» **Stored records**
====

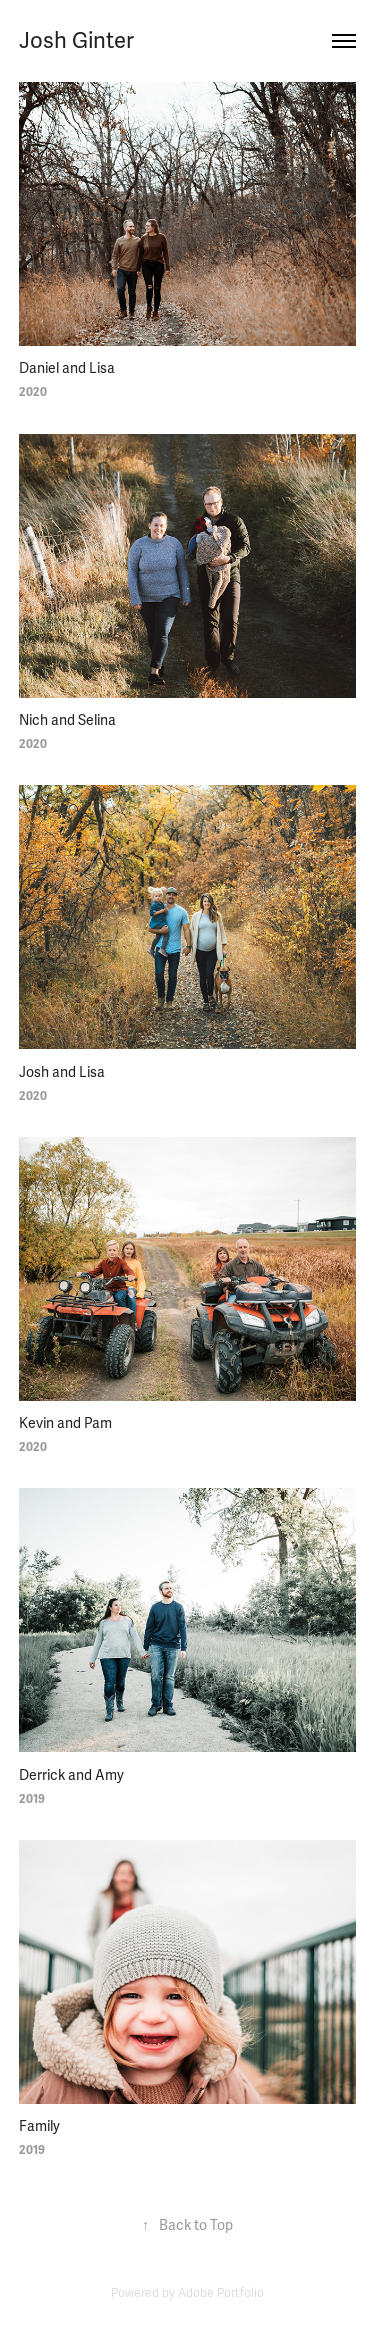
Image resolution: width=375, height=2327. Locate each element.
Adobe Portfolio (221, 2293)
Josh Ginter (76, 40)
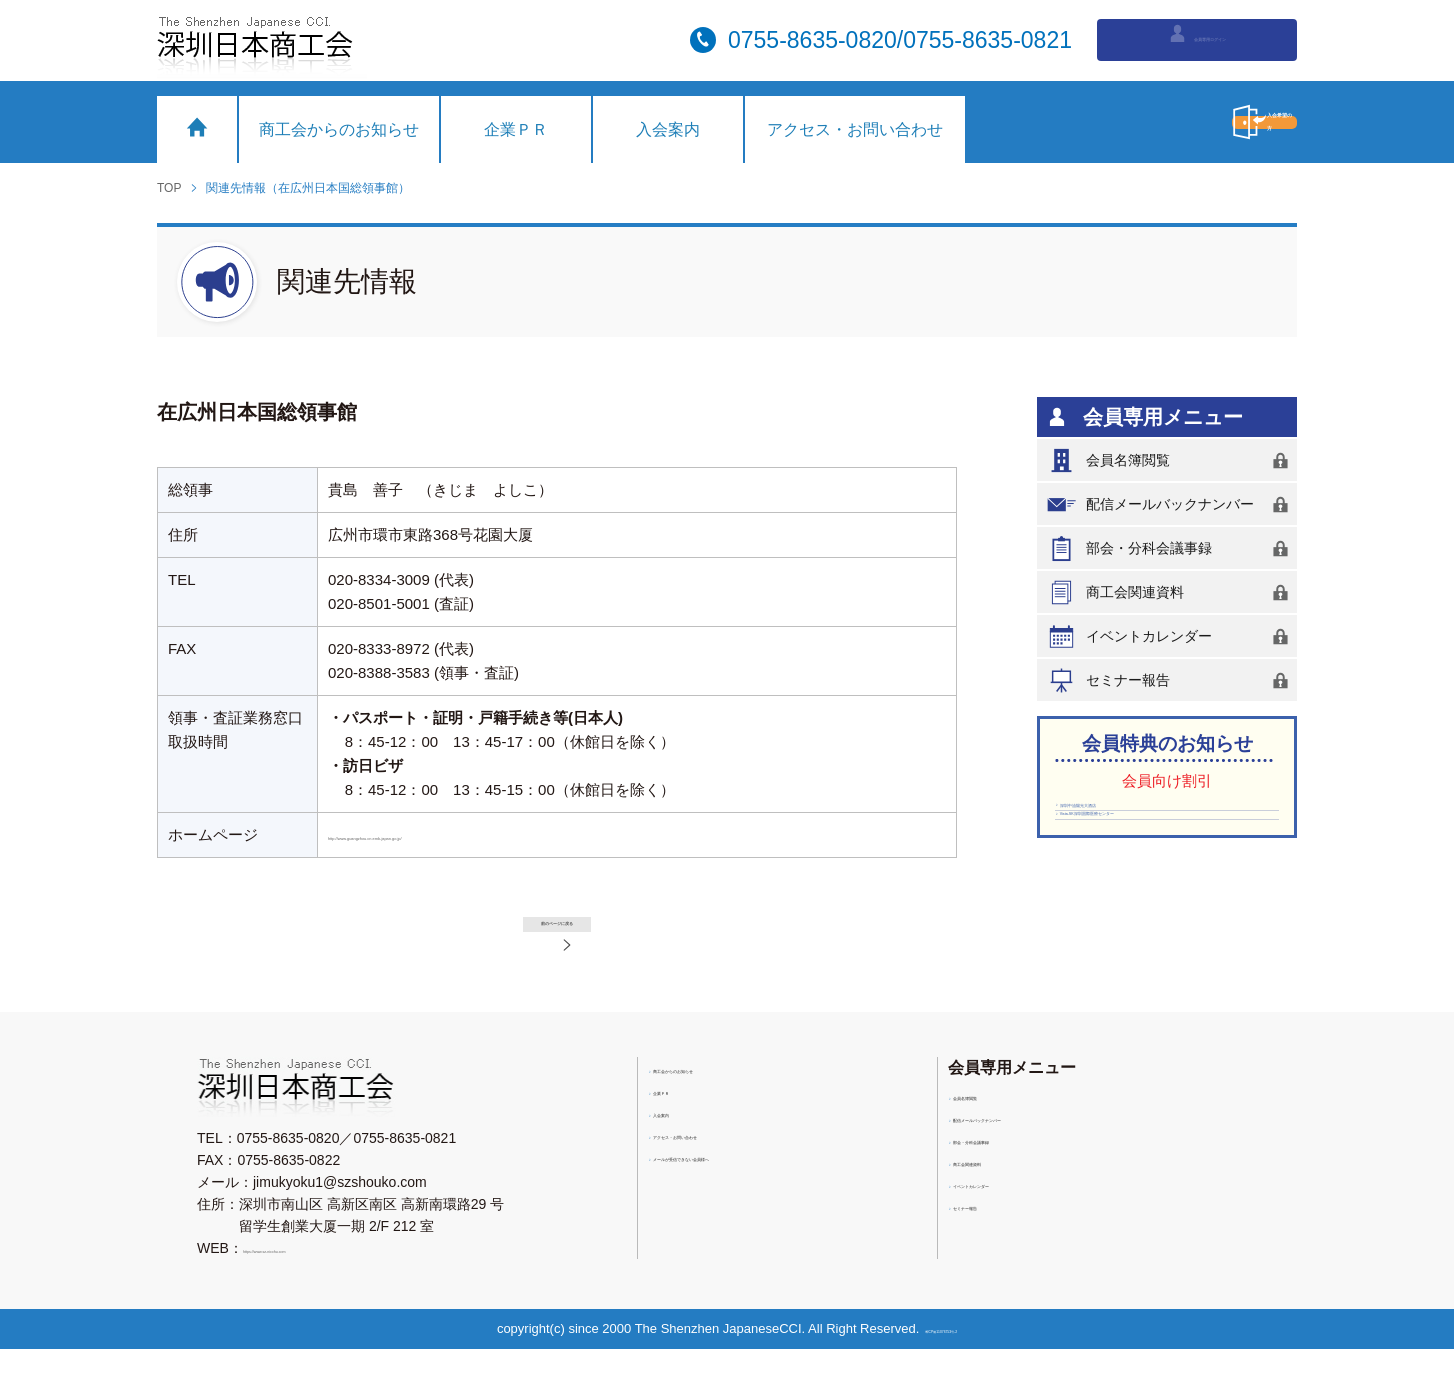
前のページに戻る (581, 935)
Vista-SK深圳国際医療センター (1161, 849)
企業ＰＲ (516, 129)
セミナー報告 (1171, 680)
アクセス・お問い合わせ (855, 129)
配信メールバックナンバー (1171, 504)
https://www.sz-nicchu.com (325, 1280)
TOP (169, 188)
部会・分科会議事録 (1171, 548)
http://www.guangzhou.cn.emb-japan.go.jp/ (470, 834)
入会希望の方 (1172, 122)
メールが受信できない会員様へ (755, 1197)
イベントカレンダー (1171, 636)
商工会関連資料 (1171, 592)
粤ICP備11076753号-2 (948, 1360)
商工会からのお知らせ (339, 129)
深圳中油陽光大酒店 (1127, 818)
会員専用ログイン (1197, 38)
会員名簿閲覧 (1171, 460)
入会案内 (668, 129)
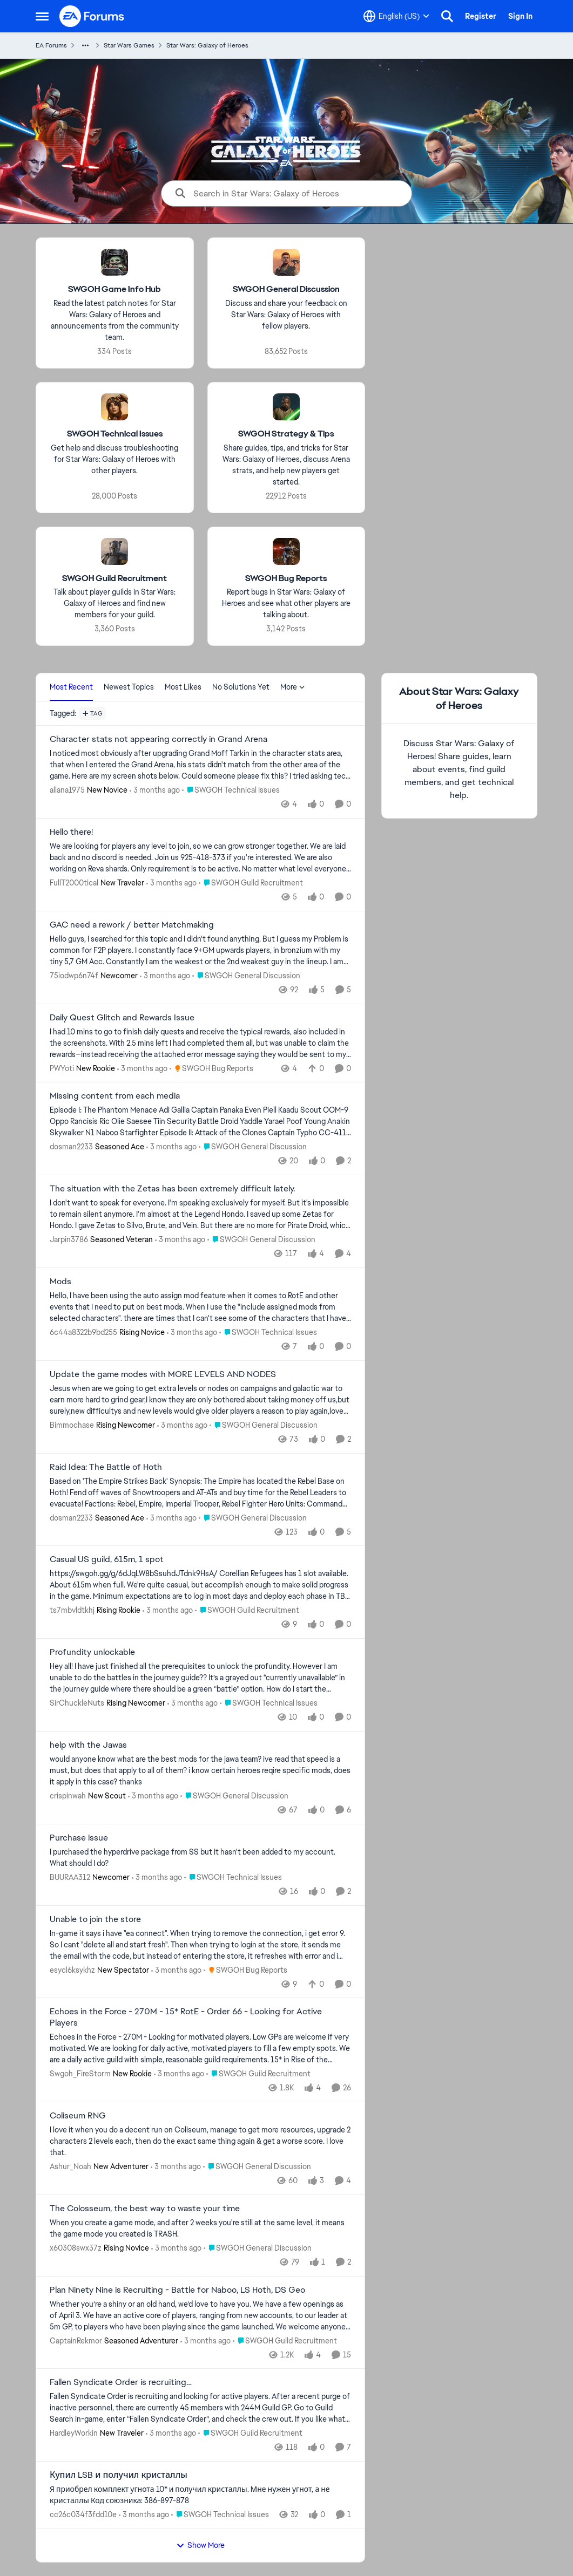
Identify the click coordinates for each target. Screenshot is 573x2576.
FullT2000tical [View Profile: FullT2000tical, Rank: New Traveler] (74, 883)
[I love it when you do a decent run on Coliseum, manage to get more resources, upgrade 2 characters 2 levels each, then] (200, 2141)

====

» **Task requirements**
Send back the entries above exactly. Skip the images.

» **Written response**
Image resolution: width=375, height=2327. Locate each element.
Adobe Portfolio (221, 2293)
Josh Ginter (76, 40)
前のページに戻る (581, 935)
Vista-SK深圳国際医療センター (1161, 849)
企業ＰＲ (516, 129)
セミナー報告 (1171, 680)
アクセス・お問い合わせ (855, 129)
配信メールバックナンバー (1171, 504)
https://www.sz-nicchu.com (325, 1280)
TOP (169, 188)
部会・分科会議事録 (1171, 548)
http://www.guangzhou.cn.emb-japan.go.jp/ (470, 834)
入会希望の方 (1172, 122)
メールが受信できない会員様へ (755, 1197)
イベントカレンダー (1171, 636)
商工会関連資料 (1171, 592)
粤ICP備11076753号-2 (948, 1360)
商工会からのお知らせ (339, 129)
深圳中油陽光大酒店 (1127, 818)
会員専用ログイン (1197, 38)
会員名簿閲覧 (1171, 460)
入会案内 (668, 129)
Identify the click coordinates for each target. Screenshot is 573x2576.
FullT2000tical [View Profile: FullT2000tical, Rank: New Traveler] (74, 883)
[I love it when you do a decent run on Coliseum, manage to get more resources, upgrade 2 characters 2 levels each, then] (200, 2141)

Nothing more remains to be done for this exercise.